**Exercise description:** What you submit must be an exact copy of the listing below, with no images in it.

**Data shown:**
════════════════

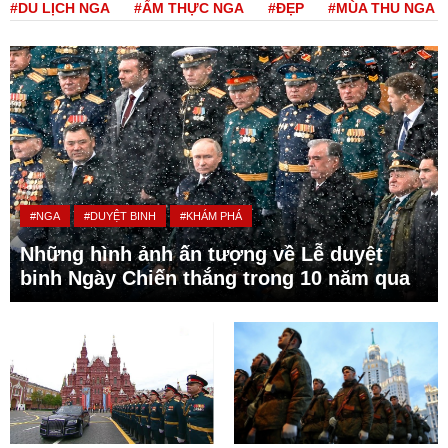
#DU LỊCH NGA
#ẨM THỰC NGA
#ĐẸP
#MÙA THU NGA
#NGA
#DUYỆT BINH
#KHÁM PHÁ
Những hình ảnh ấn tượng về Lễ duyệt
binh Ngày Chiến thắng trong 10 năm qua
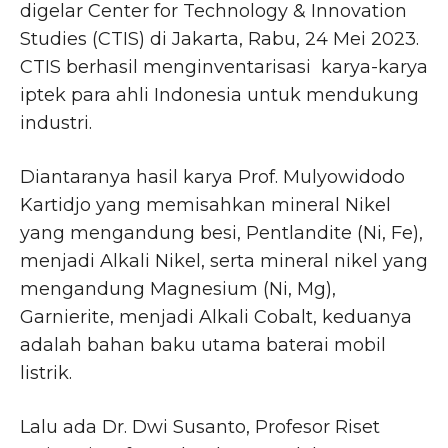
digelar Center for Technology & Innovation
Studies (CTIS) di Jakarta, Rabu, 24 Mei 2023.
CTIS berhasil menginventarisasi karya-karya
iptek para ahli Indonesia untuk mendukung
industri.
Diantaranya hasil karya Prof. Mulyowidodo
Kartidjo yang memisahkan mineral Nikel
yang mengandung besi, Pentlandite (Ni, Fe),
menjadi Alkali Nikel, serta mineral nikel yang
mengandung Magnesium (Ni, Mg),
Garnierite, menjadi Alkali Cobalt, keduanya
adalah bahan baku utama baterai mobil
listrik.
Lalu ada Dr. Dwi Susanto, Profesor Riset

════════════════

**Answer section:**
#DU LỊCH NGA
#ẨM THỰC NGA
#ĐẸP
#MÙA THU NGA
#NGA
#DUYỆT BINH
#KHÁM PHÁ
Những hình ảnh ấn tượng về Lễ duyệt
binh Ngày Chiến thắng trong 10 năm qua
digelar Center for Technology & Innovation
Studies (CTIS) di Jakarta, Rabu, 24 Mei 2023.
CTIS berhasil menginventarisasi karya-karya
iptek para ahli Indonesia untuk mendukung
industri.
Diantaranya hasil karya Prof. Mulyowidodo
Kartidjo yang memisahkan mineral Nikel
yang mengandung besi, Pentlandite (Ni, Fe),
menjadi Alkali Nikel, serta mineral nikel yang
mengandung Magnesium (Ni, Mg),
Garnierite, menjadi Alkali Cobalt, keduanya
adalah bahan baku utama baterai mobil
listrik.
Lalu ada Dr. Dwi Susanto, Profesor Riset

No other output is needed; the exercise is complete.